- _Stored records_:

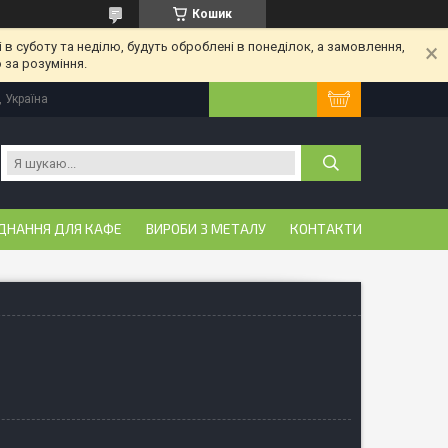
Кошик
 в суботу та неділю, будуть оброблені в понеділок, а замовлення,
 за розуміння.
, Україна
ДНАННЯ ДЛЯ КАФЕ
ВИРОБИ З МЕТАЛУ
КОНТАКТИ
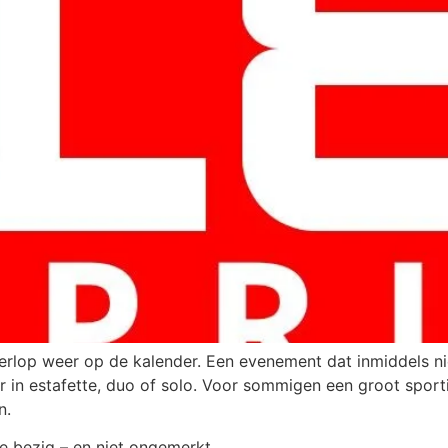
erlop weer op de kalender. Een evenement dat inmiddels nie
ter in estafette, duo of solo. Voor sommigen een groot spor
n.
e bezig – en niet ongemerkt.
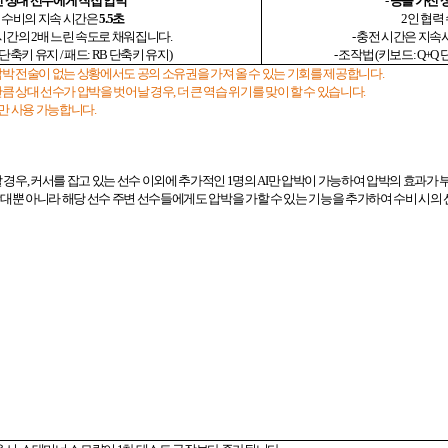
 상대 선수에게 직접 압박
-
공을 가진 
 수비의 지속 시간은
5.5
초
2
인 협력
속시간의
2
배 느린 속도로 채워집니다
.
-
충전 시간은 지속
단축키 유지
/
패드
: RB
단축키 유지
)
-
조작법
(
키보드
: Q+Q
압박 전술이 없는 상황에서도 공의 소유권을 가져 올 수 있는 기회를 제공합니다
.
만큼 상대 선수가 압박을 벗어날 경우
,
더 큰 역습 위기를 맞이 할 수 있습니다
.
만 사용 가능합니다
.
 경우
,
커서를 잡고 있는 선수 이외에 추가적인
1
명의
AI
만 압박이 가능하여 압박의 효과가 
상대뿐 아니라 해당 선수 주변 선수들에게도 압박을 가할 수 있는 기능을 추가하여 수비 시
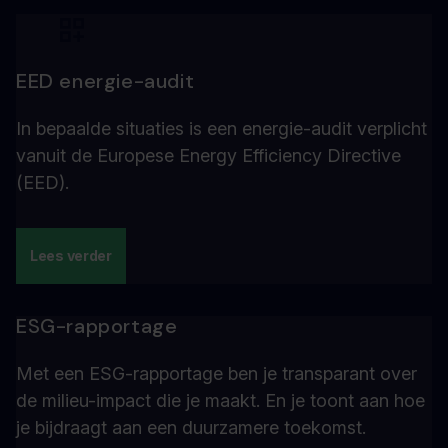
EED energie-audit
In bepaalde situaties is een energie-audit verplicht
vanuit de Europese Energy Efficiency Directive
(EED).
Lees verder
ESG-rapportage
Met een ESG-rapportage ben je transparant over
de milieu-impact die je maakt. En je toont aan hoe
je bijdraagt aan een duurzamere toekomst.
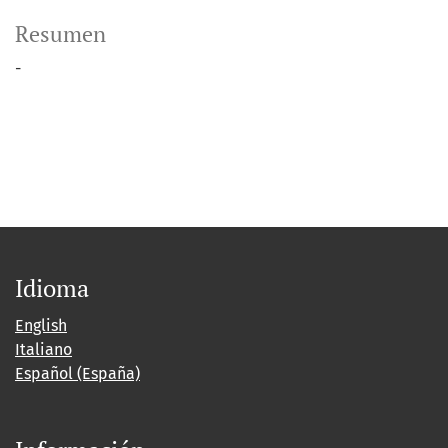
Resumen
-
Idioma
English
Italiano
Español (España)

- _Problem requirements_: Nothing but the records, repeated exactly and stripped of pictures, should appear in the answer.

- _Your solution_:
Кошик
 в суботу та неділю, будуть оброблені в понеділок, а замовлення,
 за розуміння.
, Україна
ДНАННЯ ДЛЯ КАФЕ
ВИРОБИ З МЕТАЛУ
КОНТАКТИ
erlop weer op de kalender. Een evenement dat inmiddels nie
ter in estafette, duo of solo. Voor sommigen een groot spor
n.
e bezig – en niet ongemerkt.
 상대 선수에게 직접 압박
-
공을 가진 
 수비의 지속 시간은
5.5
초
2
인 협력
속시간의
2
배 느린 속도로 채워집니다
.
-
충전 시간은 지속
단축키 유지
/
패드
: RB
단축키 유지
)
-
조작법
(
키보드
: Q+Q
압박 전술이 없는 상황에서도 공의 소유권을 가져 올 수 있는 기회를 제공합니다
.
만큼 상대 선수가 압박을 벗어날 경우
,
더 큰 역습 위기를 맞이 할 수 있습니다
.
만 사용 가능합니다
.
 경우
,
커서를 잡고 있는 선수 이외에 추가적인
1
명의
AI
만 압박이 가능하여 압박의 효과가 
상대뿐 아니라 해당 선수 주변 선수들에게도 압박을 가할 수 있는 기능을 추가하여 수비 시
EED energie-audit
In bepaalde situaties is een energie-audit verplicht
vanuit de Europese Energy Efficiency Directive
(EED).
Lees verder
ESG-rapportage
Met een ESG-rapportage ben je transparant over
de milieu-impact die je maakt. En je toont aan hoe
je bijdraagt aan een duurzamere toekomst.
Resumen
-
Idioma
English
Italiano
Español (España)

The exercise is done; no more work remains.